Spaghetti squash is one of the more unusual vegetables you’ll find at the farmers market.

When raw, the flesh is solid and similar to other unprepared squashes. When cooked, the flesh pulls away from the shell in ribbons or strands that look like spaghetti. and can in fact be used as an alternative to grain-based pasta. 

The squash can be prepared in a variety of ways, including baking, boiling, steaming, or microwaving. It can be served with or without sauce as a substitute for spaghetti, and its seeds can be roasted, similar to pumpkin seeds.

Spaghetti squash contains many nutrients, including folic acidpotassium, and beta carotene.

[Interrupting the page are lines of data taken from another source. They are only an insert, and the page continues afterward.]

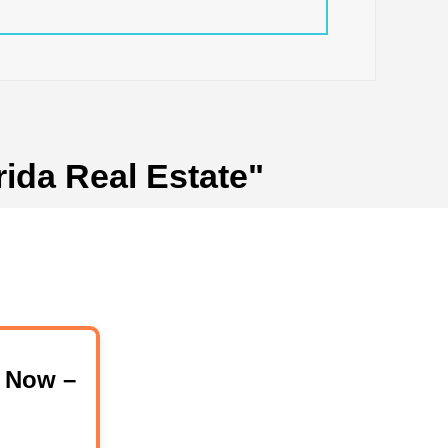
rida Real Estate"
 Now –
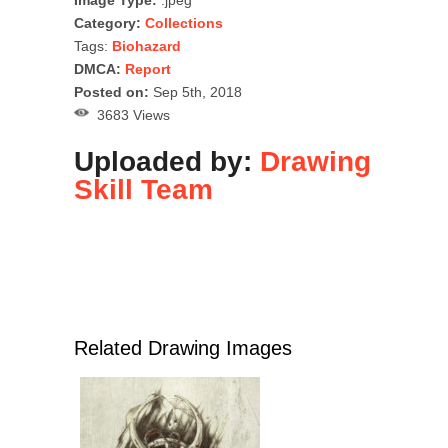
Image Type:
.jpeg
Category:
Collections
Tags:
Biohazard
DMCA:
Report
Posted on:
Sep 5th, 2018
3683 Views
Uploaded by:
Drawing
Skill Team
Related Drawing Images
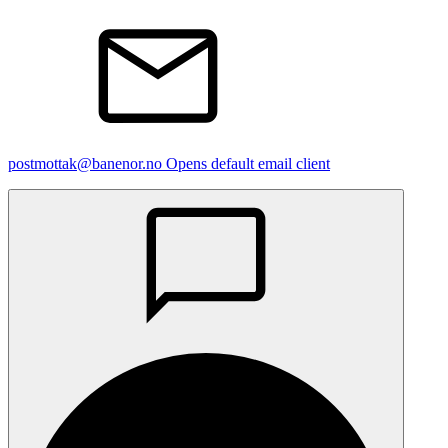
postmottak@banenor.no
Opens default email client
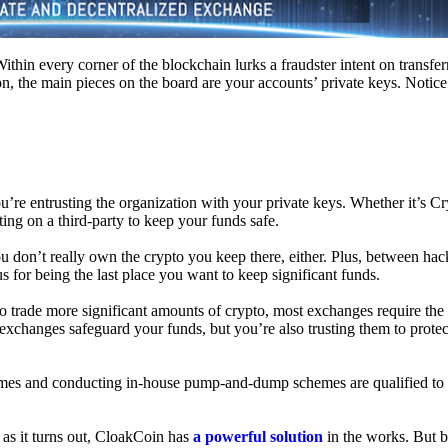
hin every corner of the blockchain lurks a fraudster intent on transferr
on, the main pieces on the board are your accounts’ private keys. Notic
’re entrusting the organization with your private keys. Whether it’s C
ing on a third-party to keep your funds safe.
don’t really own the crypto you keep there, either. Plus, between hack
s for being the last place you want to keep significant funds.
 To trade more significant amounts of crypto, most exchanges require the
changes safeguard your funds, but you’re also trusting them to protec
umes and conducting in-house pump-and-dump schemes are qualified to
 as it turns out, CloakCoin has
a powerful solution
in the works. But b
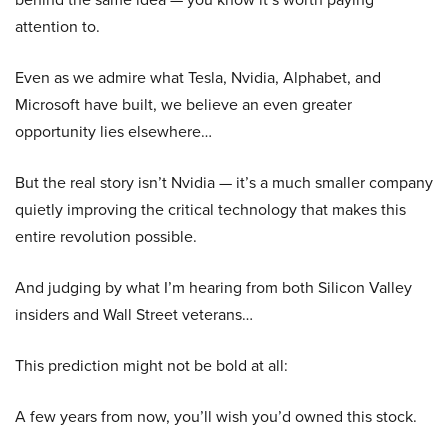
attention to.
Even as we admire what Tesla, Nvidia, Alphabet, and
Microsoft have built, we believe an even greater
opportunity lies elsewhere…
But the real story isn’t Nvidia — it’s a much smaller company
quietly improving the critical technology that makes this
entire revolution possible.
And judging by what I’m hearing from both Silicon Valley
insiders and Wall Street veterans…
This prediction might not be bold at all:
A few years from now, you’ll wish you’d owned this stock.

It is low in calories, averaging 42 calories per 1-cup serving.

It’s a winter squash with tough skin and long-term storage attributes, but it can be grown and harvested like summer squash and used in any season.

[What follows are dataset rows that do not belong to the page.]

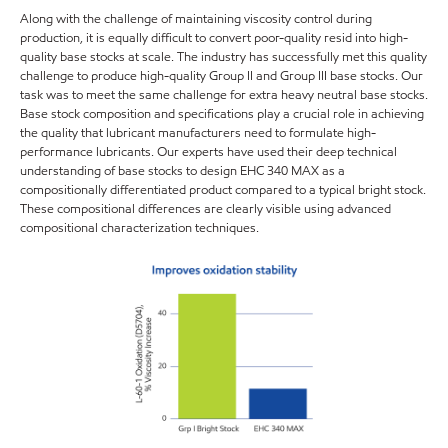
Along with the challenge of maintaining viscosity control during
production, it is equally difficult to convert poor-quality resid into high-
quality base stocks at scale. The industry has successfully met this quality
challenge to produce high-quality Group II and Group III base stocks. Our
task was to meet the same challenge for extra heavy neutral base stocks.
Base stock composition and specifications play a crucial role in achieving
the quality that lubricant manufacturers need to formulate high-
performance lubricants. Our experts have used their deep technical
understanding of base stocks to design EHC 340 MAX as a
compositionally differentiated product compared to a typical bright stock.
These compositional differences are clearly visible using advanced
compositional characterization techniques.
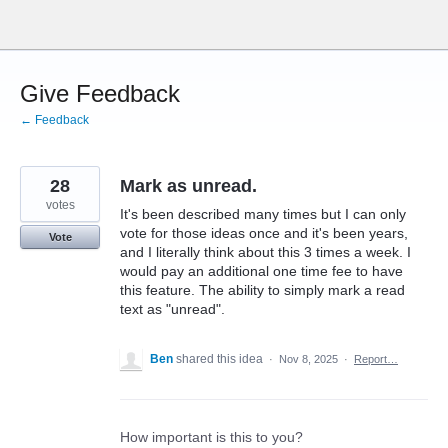
Skip
to
content
Give Feedback
← Feedback
28
Mark as unread.
votes
It's been described many times but I can only
vote for those ideas once and it's been years,
Vote
and I literally think about this 3 times a week. I
would pay an additional one time fee to have
this feature. The ability to simply mark a read
text as "unread".
Ben
shared this idea
·
Nov 8, 2025
·
Report…
How important is this to you?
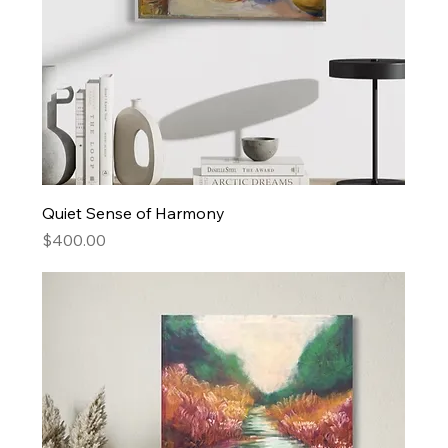
Quiet Sense of Harmony
Price
$400.00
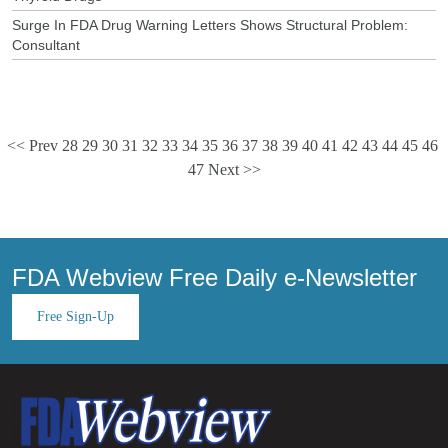
Surge In FDA Drug Warning Letters Shows Structural Problem:
Consultant
<< Prev
28
29
30
31
32
33
34
35
36
37
38
39
40
41
42
43
44
45
46
47
Next >>
FDA Webview Free Daily e-Newsletter
Free Sign-Up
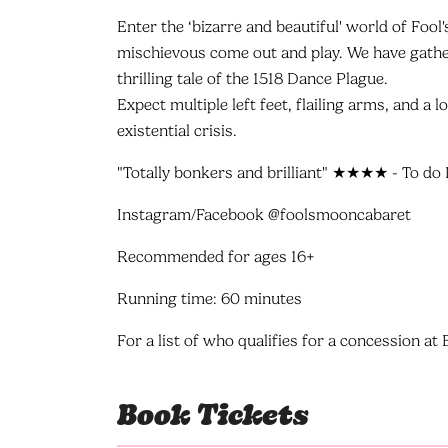
Enter the ‘bizarre and beautiful' world of Fool
mischievous come out and play. We have gather
thrilling tale of the 1518 Dance Plague.
Expect multiple left feet, flailing arms, and a l
existential crisis.
"Totally bonkers and brilliant" ★★★★ - To do 
Instagram/Facebook @foolsmooncabaret
Recommended for ages 16+
Running time: 60 minutes
For a list of who qualifies for a concession a
Book Tickets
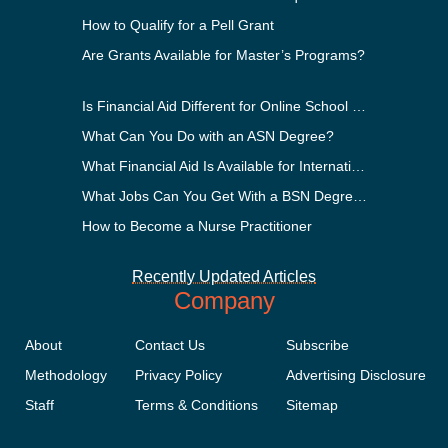
How to Qualify for a Pell Grant
Are Grants Available for Master’s Programs?
Is Financial Aid Different for Online School Than In-Person?
What Can You Do with an ASN Degree?
What Financial Aid Is Available for International Students?
What Jobs Can You Get With a BSN Degree?
How to Become a Nurse Practitioner
Recently Updated Articles
Company
About
Contact Us
Subscribe
Methodology
Privacy Policy
Advertising Disclosure
Staff
Terms & Conditions
Sitemap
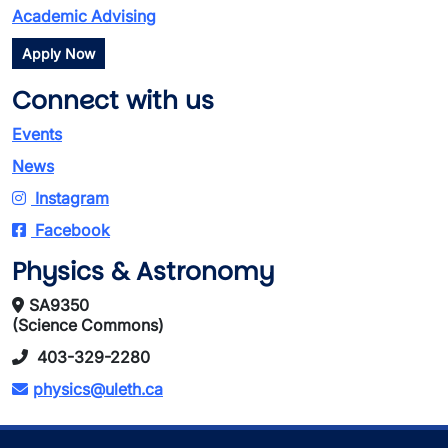
Academic Advising
Apply Now
Connect with us
Events
News
Instagram
Facebook
Physics & Astronomy
SA9350
(Science Commons)
403-329-2280
physics@uleth.ca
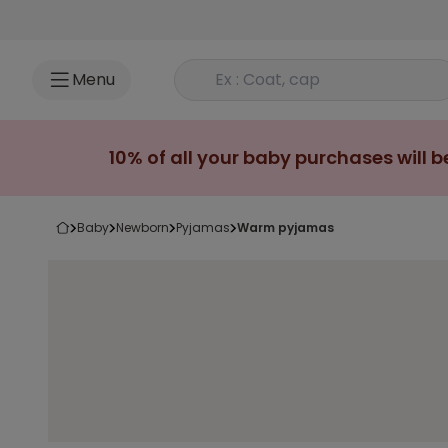
Go to content
Rechercher un produit
Menu
10% of all your baby purchases will b
baby
newborn
pyjamas
warm pyjamas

It’s also known as vegetable spaghetti, noodle squash, Mandarin squash, and vegetable marrow.

It characteristically grows on long, thin vines across a wide area, bearing many sizeable melons over a long harvest period. Newer “bush” varieties grow on shorter vines with smaller, “personal size” fruit.

When ready for harvest, it typically is a tan or pinkish color. The bush cultivars are often yellow.

All squash is native to Central America and was introduced to the rest of the world via explorers and trade routes by land and sea, and spaghetti squash was first recorded in Manchuria, China in 1850. While it isn’t known how the squash arrived in China, it was a popular food source for villages and was widely used in the countryside of northern Manchuria in the 1920s.

Images of the Manchuria area have been found that depict a woman with her child cutting spirals of spaghetti squash using a rod on a sawhorse. The flesh was commonly collected from the squashes in this way and then hung up to dry in the sun. The dried squash provided a nutritious food source that would last during the cold winter months.

The squash was first introduced to Japan in 1921 by the Aichi Prefectural Agricultural Research Station. In 1934, the Sakata Seed Co. in Japan developed an improved variety and was the first to market the spaghetti squash under the name Somen Nankin commercially.

W. Atlee Burpee and Co. brought the squash to North America in 1936 and sold seeds in their catalog under the name “vegetable spaghetti”. It was not immediately popular, and it took several years to gain acceptance. But during World War II it was used as a substitute for pasta at a time when processed foods were harder to obtain.

Today spaghetti squash is widely available at farmers markets, grocers, and through online seed catalogs in North America, Central America, South Africa, Europe, Asia, and Australia.